◆ TASK GOAL: Give the line with "Segment every instance of **small" again, along with every line below it to the end of the records, word for word.

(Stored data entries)
* * *

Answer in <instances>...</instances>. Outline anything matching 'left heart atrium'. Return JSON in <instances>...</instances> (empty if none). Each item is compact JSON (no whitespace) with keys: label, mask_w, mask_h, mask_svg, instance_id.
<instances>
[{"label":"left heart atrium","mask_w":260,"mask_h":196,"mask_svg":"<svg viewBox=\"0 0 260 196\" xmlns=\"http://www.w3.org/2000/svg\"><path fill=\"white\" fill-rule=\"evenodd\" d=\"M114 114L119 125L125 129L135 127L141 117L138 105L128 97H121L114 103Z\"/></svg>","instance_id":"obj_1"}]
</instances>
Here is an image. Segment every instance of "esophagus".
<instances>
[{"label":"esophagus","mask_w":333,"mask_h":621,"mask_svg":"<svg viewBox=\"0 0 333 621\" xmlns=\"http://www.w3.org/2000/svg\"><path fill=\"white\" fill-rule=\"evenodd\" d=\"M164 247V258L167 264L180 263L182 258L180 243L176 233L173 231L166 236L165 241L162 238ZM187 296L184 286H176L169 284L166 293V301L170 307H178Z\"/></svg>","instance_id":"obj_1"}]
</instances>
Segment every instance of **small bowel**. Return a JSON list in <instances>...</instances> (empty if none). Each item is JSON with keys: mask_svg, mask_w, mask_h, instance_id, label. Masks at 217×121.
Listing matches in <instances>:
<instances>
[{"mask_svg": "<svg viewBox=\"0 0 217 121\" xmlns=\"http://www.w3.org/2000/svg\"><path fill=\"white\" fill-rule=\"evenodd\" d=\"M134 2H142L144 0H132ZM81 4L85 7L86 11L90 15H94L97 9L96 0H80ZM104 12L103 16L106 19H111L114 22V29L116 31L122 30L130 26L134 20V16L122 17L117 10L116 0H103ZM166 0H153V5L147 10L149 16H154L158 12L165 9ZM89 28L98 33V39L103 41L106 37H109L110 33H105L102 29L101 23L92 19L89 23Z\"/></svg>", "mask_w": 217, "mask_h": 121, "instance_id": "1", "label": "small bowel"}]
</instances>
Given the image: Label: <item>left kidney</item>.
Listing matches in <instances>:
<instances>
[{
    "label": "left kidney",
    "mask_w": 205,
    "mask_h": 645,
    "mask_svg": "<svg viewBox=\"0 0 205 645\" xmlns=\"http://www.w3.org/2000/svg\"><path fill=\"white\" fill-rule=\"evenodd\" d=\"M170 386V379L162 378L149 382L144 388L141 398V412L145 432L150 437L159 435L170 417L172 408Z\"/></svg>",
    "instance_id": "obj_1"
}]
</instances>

* * *

◆ ANSWER FOR THE TASK:
Segment every instance of **small bowel**. Return a JSON list in <instances>...</instances> (empty if none). Each item is JSON with keys: mask_svg, mask_w, mask_h, instance_id, label. Masks at 217×121.
Listing matches in <instances>:
<instances>
[{"mask_svg": "<svg viewBox=\"0 0 217 121\" xmlns=\"http://www.w3.org/2000/svg\"><path fill=\"white\" fill-rule=\"evenodd\" d=\"M134 2H142L144 0H132ZM81 4L85 7L86 11L90 15H94L97 9L96 0H80ZM104 12L103 16L106 19H111L114 22V29L116 31L122 30L130 26L134 20V16L122 17L117 10L116 0H103ZM166 0H153V5L147 10L149 16H154L158 12L165 9ZM89 28L98 33V39L103 41L106 37H109L110 33H105L102 29L101 23L92 19L89 23Z\"/></svg>", "mask_w": 217, "mask_h": 121, "instance_id": "1", "label": "small bowel"}]
</instances>
Given the image: Label: <item>left kidney</item>.
Listing matches in <instances>:
<instances>
[{
    "label": "left kidney",
    "mask_w": 205,
    "mask_h": 645,
    "mask_svg": "<svg viewBox=\"0 0 205 645\" xmlns=\"http://www.w3.org/2000/svg\"><path fill=\"white\" fill-rule=\"evenodd\" d=\"M170 386V379L162 378L149 382L144 388L141 398V412L145 432L150 437L159 435L170 417L172 408Z\"/></svg>",
    "instance_id": "obj_1"
}]
</instances>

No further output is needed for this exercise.